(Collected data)
______

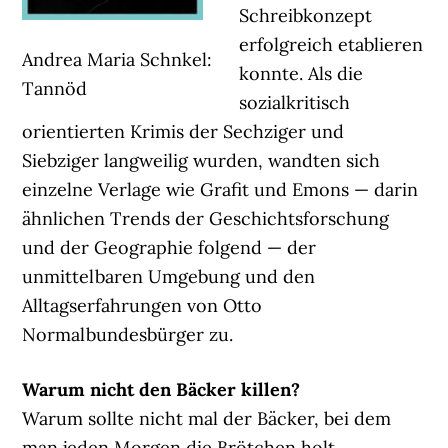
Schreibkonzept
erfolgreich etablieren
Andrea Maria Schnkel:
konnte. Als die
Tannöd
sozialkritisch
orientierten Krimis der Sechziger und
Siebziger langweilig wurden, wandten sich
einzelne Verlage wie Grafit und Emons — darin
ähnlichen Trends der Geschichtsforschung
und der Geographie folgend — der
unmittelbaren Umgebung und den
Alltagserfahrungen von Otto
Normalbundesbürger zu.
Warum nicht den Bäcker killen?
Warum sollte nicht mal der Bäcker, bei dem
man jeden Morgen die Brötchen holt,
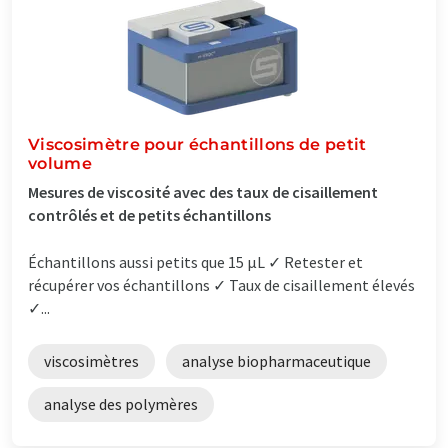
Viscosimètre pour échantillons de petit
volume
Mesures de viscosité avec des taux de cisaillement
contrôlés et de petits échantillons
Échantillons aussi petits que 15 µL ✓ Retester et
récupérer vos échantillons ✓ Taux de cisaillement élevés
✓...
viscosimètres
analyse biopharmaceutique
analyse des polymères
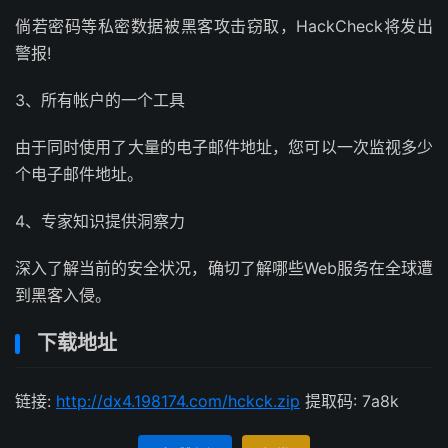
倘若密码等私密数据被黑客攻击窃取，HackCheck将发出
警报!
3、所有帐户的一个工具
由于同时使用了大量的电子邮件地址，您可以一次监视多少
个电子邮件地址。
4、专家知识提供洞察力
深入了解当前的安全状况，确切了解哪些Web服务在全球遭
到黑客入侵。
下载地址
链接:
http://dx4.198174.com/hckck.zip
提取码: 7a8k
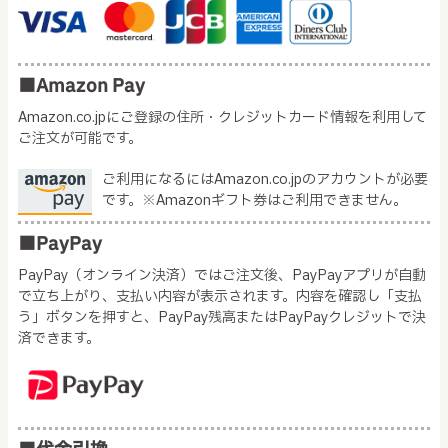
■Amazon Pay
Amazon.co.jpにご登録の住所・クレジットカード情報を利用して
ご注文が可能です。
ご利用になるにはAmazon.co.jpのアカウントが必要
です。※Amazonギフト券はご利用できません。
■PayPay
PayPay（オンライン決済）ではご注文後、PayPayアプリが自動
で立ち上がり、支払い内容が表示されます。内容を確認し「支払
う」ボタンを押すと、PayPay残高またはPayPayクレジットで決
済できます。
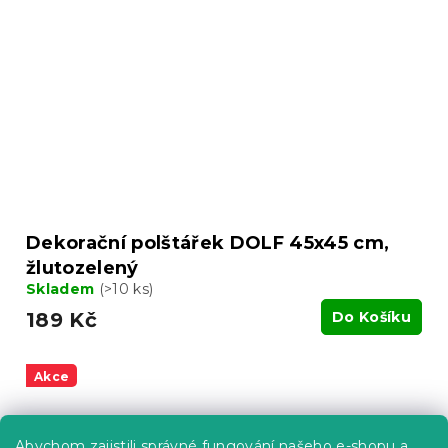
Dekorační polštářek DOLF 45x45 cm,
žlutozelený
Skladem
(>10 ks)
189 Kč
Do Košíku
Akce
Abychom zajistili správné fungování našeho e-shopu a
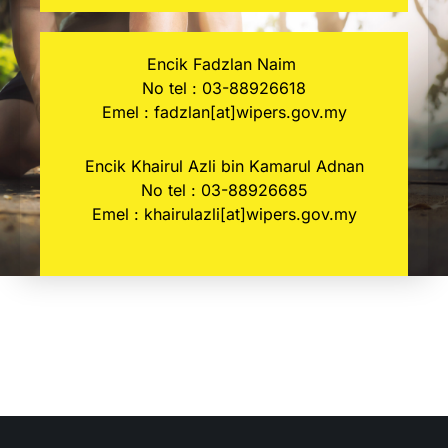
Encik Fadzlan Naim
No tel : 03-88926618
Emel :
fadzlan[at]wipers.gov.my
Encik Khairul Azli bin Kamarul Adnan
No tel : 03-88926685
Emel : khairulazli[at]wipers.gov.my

______

Task to complete — Copy out exactly the lines that run from the one holding "Encik Khairul Azli bin Kamarul Adnan" through the end of the data above.

Answer to the problem —
Encik Khairul Azli bin Kamarul Adnan
No tel : 03-88926685
Emel : khairulazli[at]wipers.gov.my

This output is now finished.